As human civilization has developed the ability to handle information and facts has matured. Though there is still a need for anecdotes we now have “data” and “theories” that themselves are parts of a self-referential context for our cultural understanding.

“The plural of anecdote is data” -- Raymond Wolfinger 1969

The idea that collected anecdotes can comprise a data set is enticingly simple. This definition places stories into a modern context. In much the same way that we can define information content of a particular datum we might be able to quantitatively asses the cultural relevance of an anecdote. This definition even puts the competing definitions of anecdote into place. There is good data and bad data just as there are real and unreliable anecdotes.

I particularly like the Wolfinger’s definition of anecdote as it bridges the divide between a modern understanding of culture and a primitive sitting-around-the-campfire-eating-partially-burnt-gazelle approach to culture. I cannot immediately picture most English majors I have known sitting around a campfire ripping chunks of crispy meat off of a freshly killed gazelle haunch , but the definition also helps to bridge an understanding of cultural relevance between humanities and the sciences. I suppose the definition could be viewed as a good will gesture between mutually misunderstanding branches of study equivalent to the “welcome to our fire” handshake still slippery with the fat of the successful hunt.

Wolfinger is a well-known political scientist who first crafted the definition as a rejoinder to a student of his who was dismissing a piece of data as “just an anecdote”.

"I said 'The plural of anecdote is data' some time in the 1969-70 academic year while teaching a graduate seminar at Stanford. The occasion was a student's dismissal of a simple factual statement -- by another student or me -- as a mere anecdote.” -- Raymond Wolfinger

Many of my readers will immediately identify Wolfinger’s definition as being the opposite of the popular saying that:

“The plural of anecdote is not data” -- Frank Kotsonis or Roger Brinner

It is interesting to note that these competing sayings may have been in informal use long before the time of reliably preserved memories of their usage. In other words there are anecdotal accounts of their use that predate the cited first uses (and the citations I have found for first use are sketchy).

Though I like Wolfinger’s definition because it is simply true the Kotsonis and Brinner’s saying is more accurate.

Data is information that can be used for a purpose. Usually this purpose is formal representation of something. By formal I mean quantitative through the application of specific measures of relevance, but in practice these can be abstracted to some informal description of a representative connection.

At best anecdotes can be representative data elements within a population that describe something similar to the “mode”or median in elementary statistics. They can also be descriptions of other statistical elements; like outliers or even unrelated elements. At worst they are stories designed to misrepresent the population from which they are pulled.

This can be well illustrated by using anecdote as an adjective. Picture a report of a “median income” figure from a state. The idea of median tells you something about the population of the state. Now imagine a report describing an “anecdotal income”. The larger the population the anecdotal figure is drawn from the less actual information it conveys about the population.

Now picture the word “random” similarly used as an adjective.

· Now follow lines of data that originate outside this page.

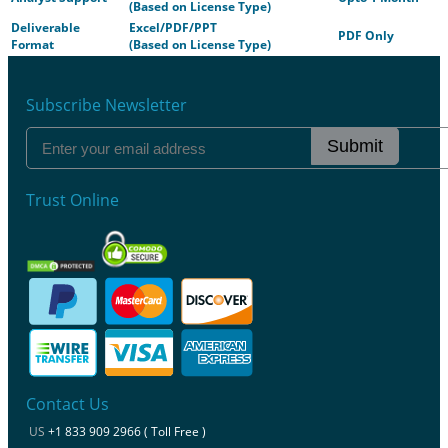
(Based on License Type)
Deliverable
Excel/PDF/PPT
PDF Only
Format
(Based on License Type)
Subscribe Newsletter
Submit
Trust Online
Contact Us
US
+1 833 909 2966 ( Toll Free )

A random income figure from a population says more about the population than an anecdotal figure. The plural of random information is data. Anecdotes are not randomly derived so having many of them does not comprise a data set; at least not a useful data set.

Because of the cognitive bias of the human mind an anecdote over-represents any population it is pulled from. In essence anecdotes are multiplied in the mind until the data set is re-constructed by this clonally derived plural. An anecdote is selected on the basis of some bias (even if that bias is as seemingly innocuous as “being interesting”) and multiplying the anecdote amplifies that selection bias.

“Anecdotes are not selected at random or they would just be data”